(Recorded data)
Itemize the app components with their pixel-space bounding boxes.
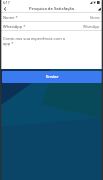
staticText: Pesquisa de Satisfação: [29, 6, 75, 12]
button[interactable]: Send: [94, 5, 103, 12]
staticText: WhatsApp: [83, 24, 100, 29]
button[interactable]: Nome *: [0, 13, 103, 21]
staticText: Conte-nos sua experiência com o app *: [3, 36, 66, 46]
staticText: Nome *: [3, 15, 18, 20]
button[interactable]: Conte-nos sua experiência com o app *: [0, 31, 103, 71]
button[interactable]: Back: [0, 5, 9, 12]
staticText: Nome: [90, 15, 100, 20]
button[interactable]: Enviar: [2, 71, 102, 83]
staticText: 6:17: [3, 0, 10, 5]
staticText: WhatsApp *: [3, 24, 26, 29]
staticText: Enviar: [46, 74, 59, 80]
button[interactable]: WhatsApp *: [0, 22, 103, 30]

Your task -> If an entry holds a picture, leave the picture out and repeat the rest exactly.

Result below ->
Itemize the app components with their pixel-space bounding boxes.
staticText: Pesquisa de Satisfação: [29, 6, 75, 12]
button[interactable]: Send: [94, 5, 103, 12]
staticText: WhatsApp: [83, 24, 100, 29]
button[interactable]: Nome *: [0, 13, 103, 21]
staticText: Conte-nos sua experiência com o app *: [3, 36, 66, 46]
staticText: Nome *: [3, 15, 18, 20]
button[interactable]: Conte-nos sua experiência com o app *: [0, 31, 103, 71]
button[interactable]: Back: [0, 5, 9, 12]
staticText: Nome: [90, 15, 100, 20]
button[interactable]: Enviar: [2, 71, 102, 83]
staticText: 6:17: [3, 0, 10, 5]
staticText: WhatsApp *: [3, 24, 26, 29]
staticText: Enviar: [46, 74, 59, 80]
button[interactable]: WhatsApp *: [0, 22, 103, 30]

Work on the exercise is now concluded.